No matter what the age of the child the most ideal discipline is always the simplest, that being natural consequences. The beauty of this is both that it requires no active intervention on your part and it has the best potential to change future behavior.
You say you don’t want to eat your dinner, dear? Fine, then you can get down and play but remember, nothing to eat until breakfast, and it’s going to be a long, long time until tomorrow morning and you will get hungry. But go ahead.
Your little boy is too busy to come inside and use the bathroom and as a result he peed in his pants? Well, accidents do happen, but you don’t have to be in any big rush to change him. Seriously.
Your daughter doesn’t want to wear her jacket when it’s chilly outside ignoring your recommendation? Okay, honey, but you will be cold. It’s not a terrible idea, by the way, to turn down the air conditioner in your car on the way to school so you can assist her in truly understanding the full value of dressing appropriately.
Your child refuses to pick up his toys? Alright, don’t argue, go ahead and pick them up yourself. But remember, when you pick them up they are going to stay put away for a long, long time.
Get the drift? If they make a bad decision allow them to fully experience the results.

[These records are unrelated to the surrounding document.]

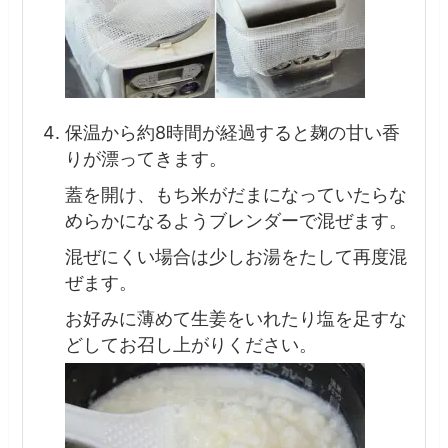
保温から約8時間が経過すると麹の甘い香
りが漂ってきます。
蓋を開け、もち米がだまになっていたらな
めらかになるようブレンダーで混ぜます。
混ぜにくい場合は少しお湯をたして再度混
ぜます。
お好みに薄めて生姜をいれたり塩を足すな
どしてお召し上がりください。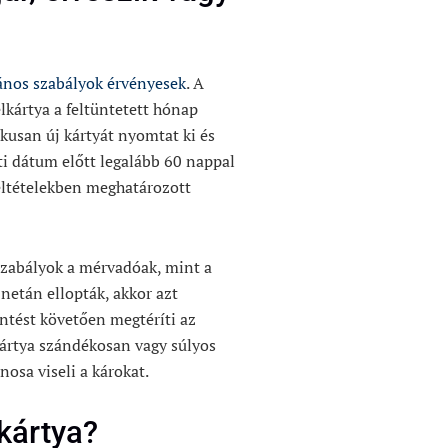
ános szabályok érvényesek
. A
elkártya a feltüntetett hónap
kusan új kártyát nyomtat ki és
ati dátum előtt legalább 60 nappal
Feltételekben meghatározott
 szabályok a mérvadóak, mint a
 netán ellopták, akkor azt
ntést követően megtéríti az
lkártya szándékosan vagy súlyos
nosa viseli a károkat.
lkártya?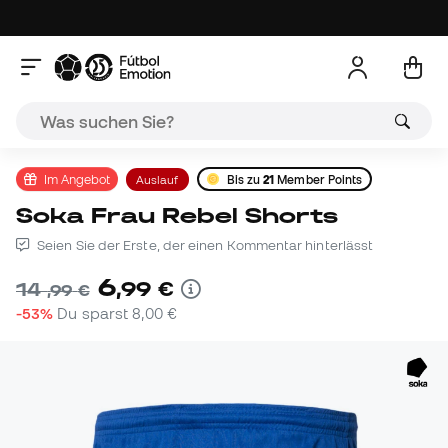
Im Angebot
Auslauf
Bis zu
21
Member Points
Soka Frau Rebel Shorts
Seien Sie der Erste, der einen Kommentar hinterlässt
6
,
99
€
14
,
99
€
-53%
Du sparst
8,00 €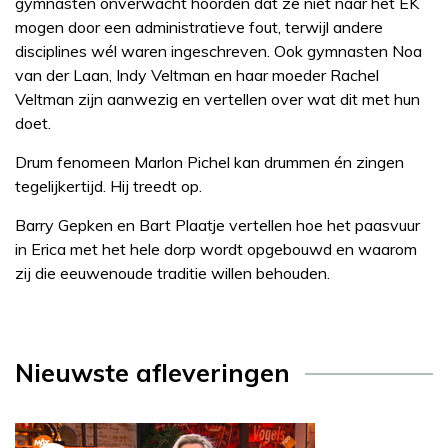
gymnasten onverwacht hoorden dat ze niet naar het EK
mogen door een administratieve fout, terwijl andere
disciplines wél waren ingeschreven. Ook gymnasten Noa
van der Laan, Indy Veltman en haar moeder Rachel
Veltman zijn aanwezig en vertellen over wat dit met hun
doet.
Drum fenomeen Marlon Pichel kan drummen én zingen
tegelijkertijd. Hij treedt op.
Barry Gepken en Bart Plaatje vertellen hoe het paasvuur
in Erica met het hele dorp wordt opgebouwd en waarom
zij die eeuwenoude traditie willen behouden.
Nieuwste afleveringen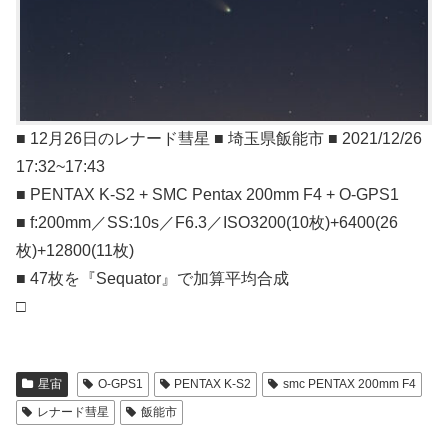
■ 12月26日のレナード彗星 ■ 埼玉県飯能市 ■ 2021/12/26
17:32~17:43
■ PENTAX K-S2 + SMC Pentax 200mm F4 + O-GPS1
■ f:200mm／SS:10s／F6.3／ISO3200(10枚)+6400(26
枚)+12800(11枚)
■ 47枚を『Sequator』で加算平均合成
□
星宙
O-GPS1
PENTAX K-S2
smc PENTAX 200mm F4
レナード彗星
飯能市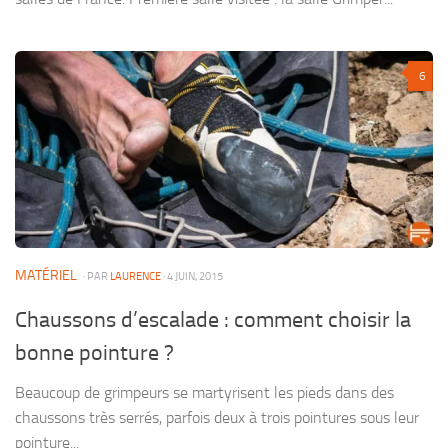
6
MATÉRIEL
· PAR
LAURENCE
· 4 JUIN, 2015
Chaussons d’escalade : comment choisir la
bonne pointure ?
Beaucoup de grimpeurs se martyrisent les pieds dans des
chaussons très serrés, parfois deux à trois pointures sous leur
pointure...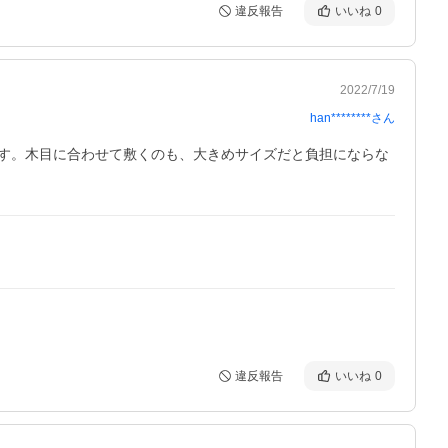
違反報告
いいね
0
2022/7/19
han********
さん
す。木目に合わせて敷くのも、大きめサイズだと負担にならな
違反報告
いいね
0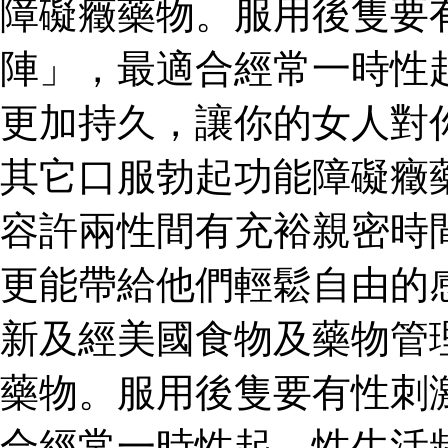
障礙癥藥物。服用後隻要
陣」，最適合經常一時性
更加持久，讓你的女人對
其它口服勃起功能障礙癥
容許兩性間有充裕親密時
更能帶給他們輕鬆自由的
新及經美國食物及藥物管
藥物。服用後隻要有性刺
合經常一時性起、性生活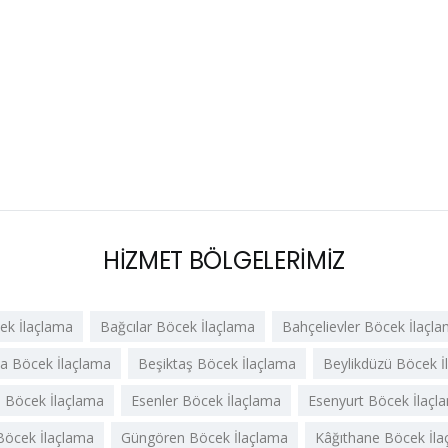
HİZMET BÖLGELERİMİZ
cek İlaçlama
Bağcılar Böcek İlaçlama
Bahçelievler Böcek İlaçl
 Böcek İlaçlama
Beşiktaş Böcek İlaçlama
Beylikdüzü Böcek İ
a Böcek İlaçlama
Esenler Böcek İlaçlama
Esenyurt Böcek İlaçl
öcek İlaçlama
Güngören Böcek İlaçlama
Kâğıthane Böcek İla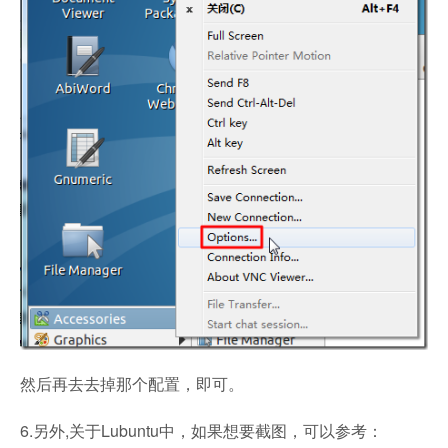
然后再去去掉那个配置，即可。
6.另外,关于Lubuntu中，如果想要截图，可以参考：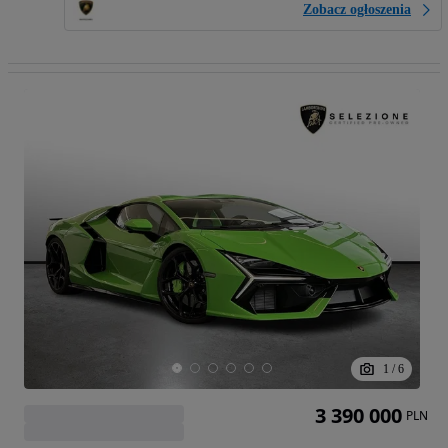
Zobacz ogłoszenia
1
/
6
3 390 000
PLN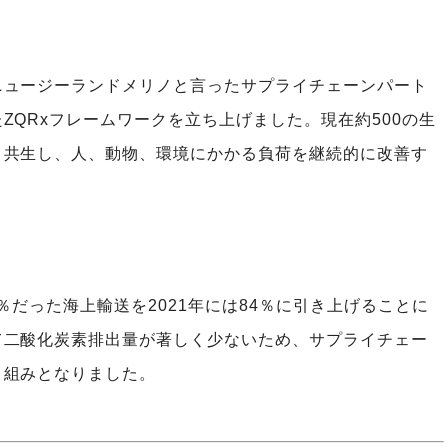
ニュージーランドメリノと言ったサプライチェーンパート
ZQRxフレームワークを立ち上げました。現在約500の生
と共生し、人、動物、環境にかかる負荷を継続的に改善す
0％だった海上輸送を2021年には84％に引き上げることに
て二酸化炭素排出量が著しく少ないため、サプライチェー
り組みとなりました。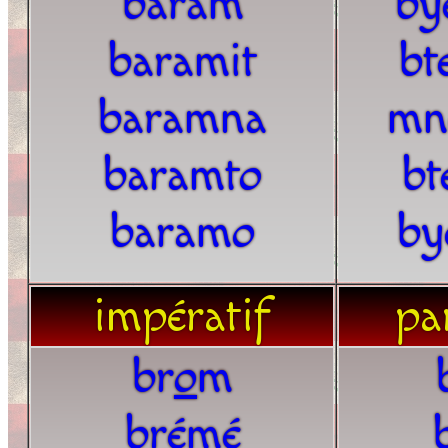
baram
by
baramit
bt
baramna
mn
baramto
bt
baramo
by
impératif
par
br
o
m
brémé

A legendary poker player was once being badgered by a young hot shot to tell him the single most important secret of his success. Finally he turned to him and said, “Not making mistakes.”
“Not making mistakes?”
“Okay. So, teach me, how do I learn how not to make mistakes?” the wannabe pro persisted.
“Experience,” he responded.
“Experience,” groaned the youth in frustration. “Everyone always says that, but I never understand. What do you mean? What exactly is experience, anyway?”
“Making mistakes,” replied the master.
Effective discipline begins with understanding the clear-cut rules for WHEN. Don’t sweat the inconsequential stuff but respond quickly and decisively when your child crosses the line. Be aware of when and how you’re going to intervene and then be consistent. Try not to become discouraged if you aren’t getting the results you desire. This doesn’t mean you’re doing anything wrong; modifying behavior takes time. If your approach is fundamentally sound stay with the program. At all ages, but particularly as your son or daughter gets older, find leverage and use it. Although your children may feel otherwise the truth is that they have no rights, only privileges. And privileges can be withdrawn at any time. Remember, allowing a child to suffer the consequences of bad choices is a remarkably effective learning experience. Always be on the lookout for these opportunities and take full advantage of them whenever and wherever possible.
Natural consequences – they’re the best.